My view is that the large cardinal hierarchy already has all the
principal features of the project you are proposing.
Each of the large cardinal concepts can be regarded as
corresponding to a certain conception of the set-theoretic
universe, if one should entertain the von Neuman hierarchy up to
such a cardinal, and this makes a perfectly good universe. Every inaccessible cardinal $\kappa$, for
example, gives rise $V_\kappa$, a transitive model of ZFC and a
Grothendieck universe in fact. Every Mahlo cardinal $\lambda$ is a
limit of many inaccessible cardinals $\kappa\lt\lambda$, and the
models $V_\kappa\subset V_\lambda$ have much the same relation as
what you describe in your question. If $\lambda$ is Mahlo, then
the smaller models $V_\kappa$ for inaccessible $\kappa\lt\lambda$,
which are perfectly good set theoretic universes, each extend up
to $V_\lambda$, a larger universe having what it thinks is a
proper class of inaccessible cardinals (and hence also the
Universe Axiom). Indeed, when $\lambda$ is Mahlo then the
collection of inaccessible cardinals is not merely unbounded in
$\lambda$, as you request, but also forms what is known as a
stationary class in $\lambda$, meaning that it intersects
nontrivially with every closed unbounded set. This seems to extend
and refine the idea of your cofinal tallness. Similarly, every
weakly compact cardinal is a stationary limit of Mahlo cardinals,
and if $\delta$ is a measurable cardinal, then not only are the
weakly compact cardinals below $\delta$ stationary in $\delta$,
but they form a set of normal measure one, a much stronger notion.
This reflection phenomenon is nearly universal in the large
cardinal hierarchy, where properties of the larger large cardinals
reflect down to robust classes of the smaller cardinals. The
strong cardinals reflect in this way down to the measurable
cardinals, and the Mitchell order carries this idea still further.

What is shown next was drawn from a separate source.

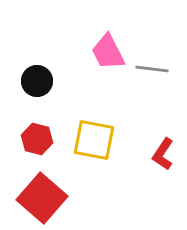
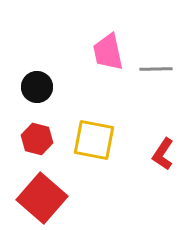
pink trapezoid: rotated 15 degrees clockwise
gray line: moved 4 px right; rotated 8 degrees counterclockwise
black circle: moved 6 px down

Supercompactness reflects down to superstrongness. It is an
intensely studied phenomenon.
In this sense, the subject of large cardinal set theory is already
undertaking your project. What we are studying is precisely how all the various large cardinals can be construed as smaller universes extending into larger ones. For the large cardinals that are axiomatized in terms of the existence of certain embeddings $j:V\to M$, this extension process proceeds in two ways: $M$ is larger than $V$ in the sense that $\text{ran}(j)\subset M$, and $M$ is smaller than $V$ in the sense that $M\subset V$. It is the interplay and tension between these two sense that gives rise to much of the power of these axioms.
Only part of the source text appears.